> PROBLEM DESCRIPTION
Pick out each line of the records that includes the string "kind", and copy it.

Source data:
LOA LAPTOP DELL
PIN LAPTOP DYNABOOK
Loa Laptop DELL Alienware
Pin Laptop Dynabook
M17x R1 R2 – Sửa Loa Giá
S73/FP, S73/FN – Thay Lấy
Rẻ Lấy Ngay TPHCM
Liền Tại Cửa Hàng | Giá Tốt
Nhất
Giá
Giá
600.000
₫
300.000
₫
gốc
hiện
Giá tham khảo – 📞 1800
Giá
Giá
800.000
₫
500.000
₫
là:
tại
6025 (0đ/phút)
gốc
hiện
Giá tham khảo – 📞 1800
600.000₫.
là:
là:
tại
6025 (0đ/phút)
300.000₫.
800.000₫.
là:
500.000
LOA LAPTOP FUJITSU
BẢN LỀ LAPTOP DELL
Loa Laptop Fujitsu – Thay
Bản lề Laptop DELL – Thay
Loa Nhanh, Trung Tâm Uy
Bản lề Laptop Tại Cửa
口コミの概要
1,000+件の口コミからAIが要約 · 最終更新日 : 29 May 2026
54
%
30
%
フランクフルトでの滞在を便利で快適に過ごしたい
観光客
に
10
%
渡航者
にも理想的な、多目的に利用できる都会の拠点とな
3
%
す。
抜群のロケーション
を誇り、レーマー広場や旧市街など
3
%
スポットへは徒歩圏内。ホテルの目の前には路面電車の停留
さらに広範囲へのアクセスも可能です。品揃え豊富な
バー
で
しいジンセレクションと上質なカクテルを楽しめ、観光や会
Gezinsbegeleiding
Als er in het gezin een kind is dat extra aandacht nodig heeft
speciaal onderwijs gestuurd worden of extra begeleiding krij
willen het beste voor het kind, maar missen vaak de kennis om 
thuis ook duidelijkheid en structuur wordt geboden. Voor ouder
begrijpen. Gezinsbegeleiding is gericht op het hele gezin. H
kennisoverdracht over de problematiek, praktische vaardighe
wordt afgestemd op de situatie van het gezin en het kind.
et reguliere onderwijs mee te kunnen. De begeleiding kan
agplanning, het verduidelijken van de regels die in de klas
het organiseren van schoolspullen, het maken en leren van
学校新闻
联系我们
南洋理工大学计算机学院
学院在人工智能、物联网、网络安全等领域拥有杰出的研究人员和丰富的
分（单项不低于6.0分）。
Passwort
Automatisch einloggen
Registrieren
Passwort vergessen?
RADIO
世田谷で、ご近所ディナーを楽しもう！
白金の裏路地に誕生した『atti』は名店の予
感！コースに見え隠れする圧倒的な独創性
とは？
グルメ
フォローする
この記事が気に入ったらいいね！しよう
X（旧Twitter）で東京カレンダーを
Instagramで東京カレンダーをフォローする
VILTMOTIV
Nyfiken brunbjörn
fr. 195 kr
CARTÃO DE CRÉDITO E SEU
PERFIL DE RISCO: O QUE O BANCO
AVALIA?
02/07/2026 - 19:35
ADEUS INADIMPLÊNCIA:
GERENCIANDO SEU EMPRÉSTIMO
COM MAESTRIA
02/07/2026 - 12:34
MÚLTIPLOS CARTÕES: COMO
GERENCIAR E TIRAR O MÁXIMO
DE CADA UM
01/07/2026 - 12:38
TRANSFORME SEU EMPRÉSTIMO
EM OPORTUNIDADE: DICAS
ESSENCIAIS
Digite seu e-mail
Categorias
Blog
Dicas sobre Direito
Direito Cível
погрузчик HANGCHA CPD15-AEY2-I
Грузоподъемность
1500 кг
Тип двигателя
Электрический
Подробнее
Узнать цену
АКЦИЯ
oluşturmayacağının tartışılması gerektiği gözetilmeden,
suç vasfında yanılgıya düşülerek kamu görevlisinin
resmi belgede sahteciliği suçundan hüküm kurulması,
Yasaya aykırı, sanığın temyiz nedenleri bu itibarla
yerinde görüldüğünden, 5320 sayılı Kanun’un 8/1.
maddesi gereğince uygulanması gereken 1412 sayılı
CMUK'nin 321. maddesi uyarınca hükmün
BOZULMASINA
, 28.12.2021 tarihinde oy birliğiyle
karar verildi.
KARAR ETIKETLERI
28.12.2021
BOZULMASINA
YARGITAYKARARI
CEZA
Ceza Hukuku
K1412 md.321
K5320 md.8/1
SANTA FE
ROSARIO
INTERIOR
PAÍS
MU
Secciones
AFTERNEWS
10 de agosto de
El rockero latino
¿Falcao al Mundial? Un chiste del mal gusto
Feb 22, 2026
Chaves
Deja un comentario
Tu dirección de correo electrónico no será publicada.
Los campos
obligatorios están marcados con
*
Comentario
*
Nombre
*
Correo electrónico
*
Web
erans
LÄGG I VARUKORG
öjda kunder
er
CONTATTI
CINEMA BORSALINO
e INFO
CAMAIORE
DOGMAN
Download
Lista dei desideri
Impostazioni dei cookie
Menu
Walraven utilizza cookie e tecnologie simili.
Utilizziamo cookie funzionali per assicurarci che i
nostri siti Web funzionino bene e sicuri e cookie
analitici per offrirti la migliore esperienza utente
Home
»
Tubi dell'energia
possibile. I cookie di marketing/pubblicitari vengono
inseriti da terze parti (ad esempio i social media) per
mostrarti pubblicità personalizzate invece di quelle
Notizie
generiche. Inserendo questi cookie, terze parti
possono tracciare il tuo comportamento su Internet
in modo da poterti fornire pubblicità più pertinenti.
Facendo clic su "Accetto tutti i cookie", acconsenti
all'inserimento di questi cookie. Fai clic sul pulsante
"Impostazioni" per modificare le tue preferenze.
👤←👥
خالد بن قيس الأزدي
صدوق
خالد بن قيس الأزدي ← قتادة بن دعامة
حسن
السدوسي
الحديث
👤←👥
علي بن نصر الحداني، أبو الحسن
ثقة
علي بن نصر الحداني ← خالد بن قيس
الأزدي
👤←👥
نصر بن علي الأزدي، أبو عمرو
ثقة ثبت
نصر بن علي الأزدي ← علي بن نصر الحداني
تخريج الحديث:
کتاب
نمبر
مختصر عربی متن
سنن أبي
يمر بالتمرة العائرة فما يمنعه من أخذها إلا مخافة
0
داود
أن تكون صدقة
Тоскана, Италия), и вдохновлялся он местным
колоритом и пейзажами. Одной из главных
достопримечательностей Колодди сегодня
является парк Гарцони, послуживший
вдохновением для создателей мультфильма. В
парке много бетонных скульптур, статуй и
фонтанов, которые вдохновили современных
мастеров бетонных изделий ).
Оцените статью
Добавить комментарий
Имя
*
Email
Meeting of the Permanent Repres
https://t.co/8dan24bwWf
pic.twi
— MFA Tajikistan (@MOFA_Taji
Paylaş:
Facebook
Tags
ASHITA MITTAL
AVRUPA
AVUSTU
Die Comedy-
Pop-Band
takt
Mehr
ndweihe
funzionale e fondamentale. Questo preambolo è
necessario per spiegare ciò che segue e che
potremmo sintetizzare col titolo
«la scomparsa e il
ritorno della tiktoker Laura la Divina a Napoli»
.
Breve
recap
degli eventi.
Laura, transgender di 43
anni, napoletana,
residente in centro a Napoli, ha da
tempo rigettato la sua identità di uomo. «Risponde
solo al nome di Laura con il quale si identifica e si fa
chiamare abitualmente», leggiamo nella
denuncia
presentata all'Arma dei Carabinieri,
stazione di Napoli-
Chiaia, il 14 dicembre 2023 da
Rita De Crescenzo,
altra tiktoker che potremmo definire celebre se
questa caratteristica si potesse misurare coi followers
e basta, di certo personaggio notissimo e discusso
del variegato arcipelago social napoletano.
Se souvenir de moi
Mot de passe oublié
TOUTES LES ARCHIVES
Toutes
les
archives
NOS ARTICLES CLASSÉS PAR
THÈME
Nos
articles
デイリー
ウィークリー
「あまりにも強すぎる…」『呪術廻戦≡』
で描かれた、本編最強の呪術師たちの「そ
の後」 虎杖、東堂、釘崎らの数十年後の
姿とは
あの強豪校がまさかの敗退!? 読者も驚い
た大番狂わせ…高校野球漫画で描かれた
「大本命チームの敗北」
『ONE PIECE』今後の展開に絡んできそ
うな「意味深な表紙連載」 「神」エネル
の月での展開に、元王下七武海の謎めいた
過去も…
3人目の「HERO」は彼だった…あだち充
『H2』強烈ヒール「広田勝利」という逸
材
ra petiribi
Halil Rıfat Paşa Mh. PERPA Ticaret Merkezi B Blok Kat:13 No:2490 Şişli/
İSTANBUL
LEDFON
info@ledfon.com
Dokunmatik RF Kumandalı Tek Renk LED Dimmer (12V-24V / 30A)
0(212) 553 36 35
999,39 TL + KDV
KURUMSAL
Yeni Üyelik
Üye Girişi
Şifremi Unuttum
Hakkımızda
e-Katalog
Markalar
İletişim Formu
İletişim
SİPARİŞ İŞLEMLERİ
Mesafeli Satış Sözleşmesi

> RESPONSE TO THE EXERCISE
Als er in het gezin een kind is dat extra aandacht nodig heeft
willen het beste voor het kind, maar missen vaak de kennis om 
wordt afgestemd op de situatie van het gezin en het kind.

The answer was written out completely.